16 de março de 2023
UMA BIBLIOTECA NO MEIO DO JARDIM

Texto e fotos: Chris Martins

Não é novidade que o Jardim Botânico do Rio de Janeiro guarda muitos tesouros, da história e da botânica do país.  Dentre tantos, uma jóia rara encontra-se, quase escondida, no prédio anexo ao Museu do Meio Ambiente, logo na entrada do parque. Trata-se da Biblioteca Barbosa Rodrigues (JBRJ), que guarda 43 mil volumes, entre livros, iconografias, dissertações e teses na área de botânica, além de mais de cem mil periódicos. O espaço, com entrada gratuita, é aberto a estudantes e ao público em geral, interessado em ciência, biologia, jardinagem e as visitas guiadas podem ser agendadas por escolas públicas e instituições.

Assim que assumiu o posto de diretor da instituição, João Barbosa Rodrigues – um dos mais importantes cientistas brasileiros na época – teve a ideia de montar uma biblioteca, que foi inaugurada em 23 de junho de 1890. A partir daí, o JBRJ, – que pertencia ao Ministério da Agricultura e era voltado para o desenvolvimento agrícola -, passou a ter como finalidade principal a ciência e a cultura. Mas foi somente em 1946 que a Biblioteca Barbosa Rodrigues passou a funcionar no prédio em que se encontra atualmente e que, de tempos em tempos, passa por uma reforma para melhorar as condições de armazenamento das obras. Para quem estranha uma biblioteca no jardim, Rosana Medeiros, bibliotecária responsável pelo espaço há 20 anos explica:

– Em vários lugares do mundo é comum o Jardim Botânico ter uma biblioteca, que cresce junto com o herbário, reunindo as obras príncipes, os primeiros registros das plantas identificadas.

A Bibliotecária Rosana Medeiros mostra a obra mais antiga, de 1565 e o acervo doado por Dom Pedro II

Também fazem parte do acervo os desenhos originais de João Barbosa Rodrigues, “Iconographie des orchidées du Brésil” (1877-1891) e os de Peter Lund, do século 19, sobre sua pesquisa em Lagoa Santa, Minas Gerais.Entre os periódicos estão a Revista Rodriguésia – que leva este nome em homenagem ao fundador da biblioteca –, produzida pelo Instituto de Pesquisas do JBRJ para divulgar artigos científicos e inéditos em diversas áreas da biologia e história da botânica. No espaço também podem ser encontrados os periódicos internacionais Paxton Magazine of Botany, o Botanical Register e a Ilustrierte Garten Zeintung. Mas nem tudo se resume à Botânica e o visitante encontra ainda várias obras dedicadas à história da cidade do Rio de Janeiro.

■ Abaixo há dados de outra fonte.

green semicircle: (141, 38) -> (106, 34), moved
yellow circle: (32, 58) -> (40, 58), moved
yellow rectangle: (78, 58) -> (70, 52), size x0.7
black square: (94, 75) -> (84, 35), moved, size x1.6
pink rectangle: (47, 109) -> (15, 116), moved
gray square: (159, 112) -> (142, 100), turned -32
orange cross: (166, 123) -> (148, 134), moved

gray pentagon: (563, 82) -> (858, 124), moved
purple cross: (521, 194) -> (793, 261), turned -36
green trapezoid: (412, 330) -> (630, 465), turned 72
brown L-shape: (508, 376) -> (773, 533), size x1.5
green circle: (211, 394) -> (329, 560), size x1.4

Atualmente Rosana comanda uma equipe de três pessoas, que cuidam do acervo, que conta ainda com 4.000 volumes raros de publicações do século XVI. Ela conta que foi o diretor Barbosa Rodrigues quem pediu à Dom Pedro II – que estava de partida para Portugal – para que ele doasse para a biblioteca do parque suas obras de botânica –  15 volumes em versão pocket -, que estão até hoje conservadas com selo da família real.  Mas a edição mais antiga, de 1565, é a obra Commentarii in sex libros Pedacci Dioscordis Anazarbei De medica materia”, de Pietro Andrea Mattioli. O livro traz ilustrações e descrições de plantas, animais e minerais que eram utilizados para fins terapêuticos no século 16. Além do JBRJ, somente a Biblioteca Nacional possui a obra. Outra raridade é a coleção Flora Brasiliensis, idealizada e editada, em sua maior parte por Karl Friederich Phillipp von Martius.

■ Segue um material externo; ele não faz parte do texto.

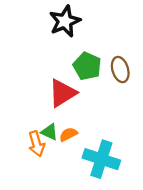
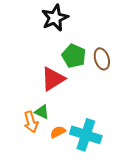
orange semicircle: (68, 134) -> (58, 132), moved

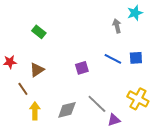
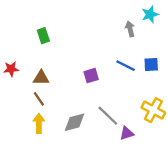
green rectangle: (39, 32) -> (43, 36), turned 32
brown triangle: (37, 70) -> (41, 78), turned 35
brown line: (23, 89) -> (39, 99), moved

A entrada da Biblioteca fica ao lado do Museu do Meio Ambiente e reúne mais de 40 mil obras

Ao longo dos seus 133 anos, a Biblioteca Barbosa Rodrigues passou por várias reformas, sempre com o objetivo de melhorar o armazenamento dos livros. Em 2005 começou a informatização e, entre 2007 e 2008, a instituição fechou um convênio com a Petrobras para obras de conservação, com o objetivo de recuperar todo o acervo de obras raras.  Atualmente o espaço encontra-se totalmente digitalizado, o que facilitou o acesso durante a pandemia. Rosana lamenta que esta facilidade tenha, de certa maneira, diminuído o movimento de pessoas na biblioteca.  “Atualmente as pessoas preferem pesquisar on-line”, afirma ela, que vê com bons olhos a circulação de pessoas na área, especialmente estudantes, biólogos, botânicos e até celebridades, como o ator Paulo Betti, que costumava ir com frequência. 

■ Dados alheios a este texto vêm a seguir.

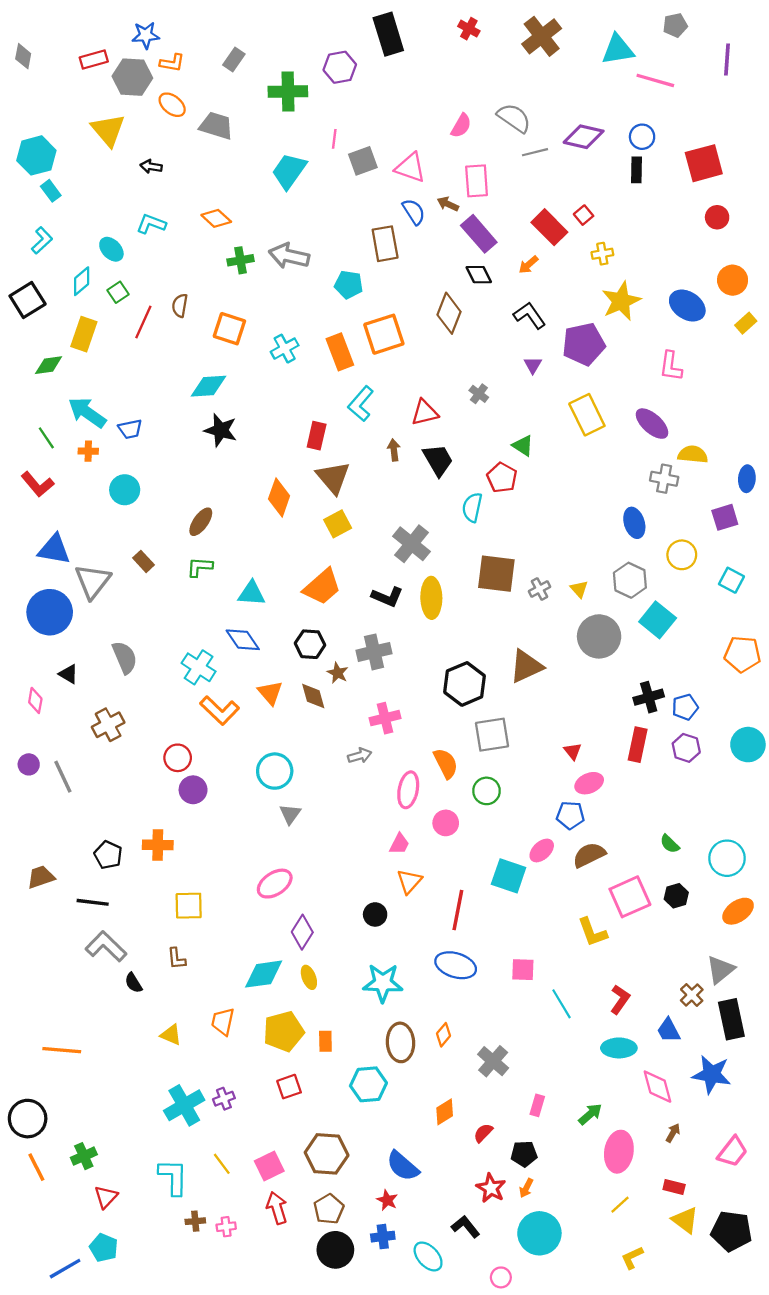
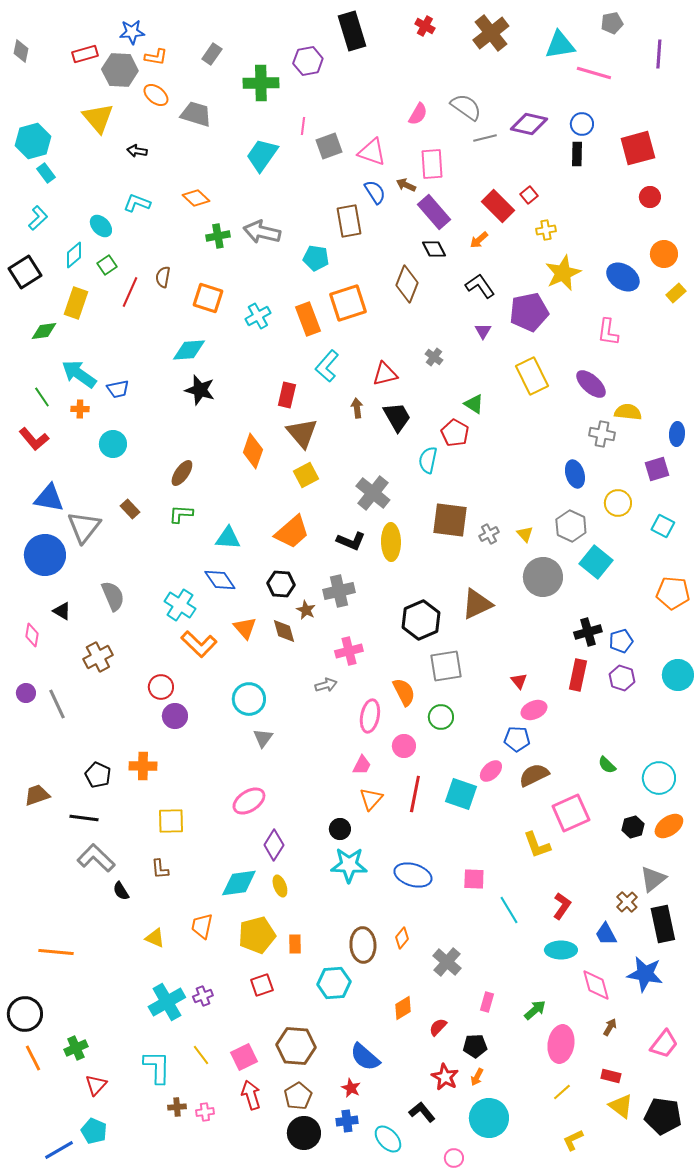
black hexagon: (676, 896) -> (633, 827), moved
red line: (458, 910) -> (415, 794), moved
cyan star: (383, 983) -> (349, 865), moved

Carrinho com doação de livros

As visitas à BBR podem ser feitas de segunda a sexta, das 9h às 17h, mas devem ser obedecidas algumas regras, como em qualquer biblioteca. NÃO PODE: usar o celular, fumar, falar alto, entrar com bolsas (que deverá ser guardada em um guarda-volume na entrada) e entrar com alimentos e bebidas.  O hall de entrada conta com uma máquina de xerox, que permite fazer cópias das obras, ao valor de R$0,15 cada folha; um computador para pesquisas na internet apenas de catálogos e periódicos eletrônicos; e um carrinho com doações de livros. Um painel na entrada faz (justa) homenagem à Graziela Maciel Barroso, primeira mulher a fazer o concurso para naturalista do JBRJ e que se tornou a maior taxonomista de plantas do país, reconhecida como a primeira dama da botânica no Brasil, que faleceu em 2003.  A biblioteca mantém  intercâmbio com mais de 650 instituições nacionais e estrangeiras e realiza ainda a coleta, seleção e organização de acervo específico de jardins botânicos nacionais e estrangeiros.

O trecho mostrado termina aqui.